A bizarre state of affairs, because until now death had always been the great topic for artists, right back from the Egyptians. Of course – because it is the ultimate question, which no science or other human initiative can even attempt to solve or explain. Only Art can even approach death with some hope of “success”. Even the major religions, which were Art’s grandest achievements, were also fundamentally concerned with the defeat of death, the artistic defeat of it.
Now hardly a serious artist dares approach the subject. A bad state of affairs indeed! Because contrary to our progressive fantasies, humans have not changed in their essence and death is as relevent now as it ever was. It still kills everyone of us -and no solution is in sight.
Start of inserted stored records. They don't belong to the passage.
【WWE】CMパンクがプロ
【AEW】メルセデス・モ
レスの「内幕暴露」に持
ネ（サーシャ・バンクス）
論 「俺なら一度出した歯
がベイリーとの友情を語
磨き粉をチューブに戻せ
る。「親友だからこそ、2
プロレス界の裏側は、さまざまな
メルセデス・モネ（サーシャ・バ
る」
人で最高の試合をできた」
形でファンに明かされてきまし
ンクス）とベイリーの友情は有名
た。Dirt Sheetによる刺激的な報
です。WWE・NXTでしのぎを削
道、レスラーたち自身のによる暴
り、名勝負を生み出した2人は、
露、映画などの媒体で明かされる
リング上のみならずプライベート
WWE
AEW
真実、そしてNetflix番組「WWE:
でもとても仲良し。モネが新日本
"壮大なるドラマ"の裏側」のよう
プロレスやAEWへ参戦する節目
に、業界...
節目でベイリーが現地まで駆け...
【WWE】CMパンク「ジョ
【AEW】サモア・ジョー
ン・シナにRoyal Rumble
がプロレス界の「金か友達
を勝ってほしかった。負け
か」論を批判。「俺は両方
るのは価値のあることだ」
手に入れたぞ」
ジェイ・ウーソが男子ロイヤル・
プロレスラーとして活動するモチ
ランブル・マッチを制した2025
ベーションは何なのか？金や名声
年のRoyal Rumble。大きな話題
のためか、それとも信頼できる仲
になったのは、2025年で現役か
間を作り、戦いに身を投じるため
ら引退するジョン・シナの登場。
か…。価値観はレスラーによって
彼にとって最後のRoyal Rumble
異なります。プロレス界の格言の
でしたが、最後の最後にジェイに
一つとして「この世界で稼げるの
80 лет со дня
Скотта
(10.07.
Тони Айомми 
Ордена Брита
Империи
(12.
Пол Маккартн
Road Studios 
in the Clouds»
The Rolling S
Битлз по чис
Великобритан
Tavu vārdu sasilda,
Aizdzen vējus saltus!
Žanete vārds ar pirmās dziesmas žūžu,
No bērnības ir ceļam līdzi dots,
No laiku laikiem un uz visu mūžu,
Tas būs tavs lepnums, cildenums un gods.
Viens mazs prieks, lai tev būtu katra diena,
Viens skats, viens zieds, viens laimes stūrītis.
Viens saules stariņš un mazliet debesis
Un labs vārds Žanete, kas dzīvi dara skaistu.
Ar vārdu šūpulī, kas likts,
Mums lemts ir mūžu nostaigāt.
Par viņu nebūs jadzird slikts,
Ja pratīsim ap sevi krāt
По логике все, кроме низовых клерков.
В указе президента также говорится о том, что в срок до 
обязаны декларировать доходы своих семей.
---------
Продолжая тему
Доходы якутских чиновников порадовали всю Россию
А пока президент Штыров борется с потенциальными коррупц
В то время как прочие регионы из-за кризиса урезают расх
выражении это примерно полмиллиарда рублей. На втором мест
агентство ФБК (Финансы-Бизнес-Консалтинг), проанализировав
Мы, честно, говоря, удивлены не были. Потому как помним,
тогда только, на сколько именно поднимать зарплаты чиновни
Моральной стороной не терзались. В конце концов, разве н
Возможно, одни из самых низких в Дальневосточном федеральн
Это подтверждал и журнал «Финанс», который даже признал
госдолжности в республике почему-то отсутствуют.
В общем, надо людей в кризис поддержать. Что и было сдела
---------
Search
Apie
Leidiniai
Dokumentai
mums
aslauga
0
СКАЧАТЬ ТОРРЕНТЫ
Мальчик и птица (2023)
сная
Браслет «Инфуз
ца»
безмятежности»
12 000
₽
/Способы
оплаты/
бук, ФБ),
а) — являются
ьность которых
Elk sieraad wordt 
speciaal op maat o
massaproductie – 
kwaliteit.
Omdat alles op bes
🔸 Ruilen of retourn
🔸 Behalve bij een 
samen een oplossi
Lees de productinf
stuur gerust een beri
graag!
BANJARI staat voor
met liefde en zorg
To return to the Huxley quote. Did he actually contradict himself – has death not also been vulgarized in our society? Certainly in the funeral industry, death has been vulgarized to the nth degree. What about in the art world, in the rare moments when it dares approach the subject?
Recently I saw two rare exhibitions devoted to death, one in Berlin, one in Vienna. I wouldn’t call most of what I saw vulgar – rather I found the insights of most artists depressingly simplistic, “adolescent” in comparison with the subject material. Evidently, even our best artists have lost the thread of this eternal Great Obviousness.
But there is always room for hope. I believe a time is coming when Art will rediscover this eternal font of genuinely significant subject material. I have found a few initiatives that are trying to resurrect true funeral art. (See Perpetua’s Passages for example.) May these efforts signify a new approach to the Great Obvious Truth of death and dying.